Our objective is to ensure that you maintain your process at the desired operating conditions safely and efficiently, not compromising product quality. We even believe that proper use of process control makes your operation more reliable and more profitable.
We understand that your plants and processes are complex, and despite rapidly increasing computer speeds allowing high-performance measurements and control systems, it is not an easy task to achieve.
Ideally, you work with specialists, both having a background in chemical engineering as well as in control engineering. You find these at Chemploy.
It starts with process understanding. From here, our engineers obtain an understanding of process dynamics, usually described by differential equations. Identified unsteady-state process behavior then corresponds to a situation where time derivatives of the differential equations are nonzero. Such operations occur during start-ups and shutdowns, process disturbances, and product changeovers. If you look well, you will even see that at normal activities, your process does not operate at a steady state, e.g. due to variations in feed composition or in heating and cooling. As a matter of fact: the knowledge of steady-state process properties is not sufficient for proper control design. What is of importance is a deep understanding of your process and how it varies under the influence of possible variations, which is our starting point.
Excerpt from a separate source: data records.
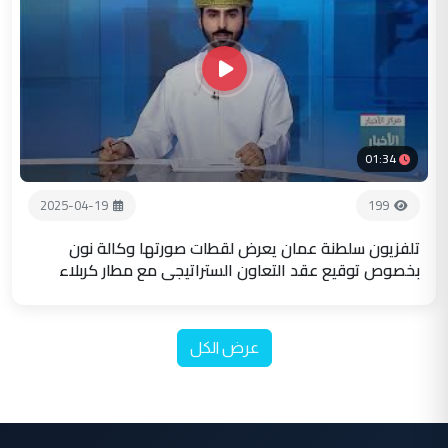
01:34
2025-04-19
199
تلفزيون سلطنة عمان يعرض لقطات صورتها وكالة نون
بخصوص توقيع عقد التعاون الستراتيجي مع مطار كربلاء
عرض الكل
Once our engineers understand the processes sufficiently, they define control systems to handle changes in your process. They identify your system as a combination of components that act together to achieve a particular objective. Quite differently from chemical processes, the balance equations are defined by control inputs and outputs rather than material data. The control model is a set of equations used to predict the behavior of a system and can help determine what the response to change will be. The system of interest is usually decomposed into several subsystems that interact with each other, and every (sub)system interacts with its environment to 2 groups of variables: input and output variables that change over time.
Conventional controllers we use are Programmable Logic Controllers (PLC) and Distributed Control Systems (DCS). Inputs/outputs come from HMI’s (if standalone) or Supervisory Control and Data Acquisition (SCADA). A fundamental aspect of your control system is the control loop, which controls one process variable. Some large systems may have several hundred or even thousands of control loops. In complex processes, probably yours too, the loops are interactive, so that the operation of one circuit may affect the operation of another circuit. That is where a feedback control system comes in place.
After the definition of your control system, your feedback control system is central to the automation systems we work with to monitor a process and adjust required variables to maintain your system at the desired conditions. Feedback occurs when two or more dynamical systems are connected such that each system influences the other. A consequence of this is that the behavior of feedback systems is often counterintuitive, and it is, therefore, necessary to use formal mathematical methods to understand them. Using feedback makes it possible to design systems that work in a desired way, even when, for some reason, the subsystems are not precisely known. Unstable systems are stabilized using feedback, and the effects or disturbances are reduced. It also increases flexibility.
With this approach, a control system is set up that allows you to monitor your process and automatically make changes if the process requires so. Overall, you will obtain a process that is well understood, safe, and more profitable.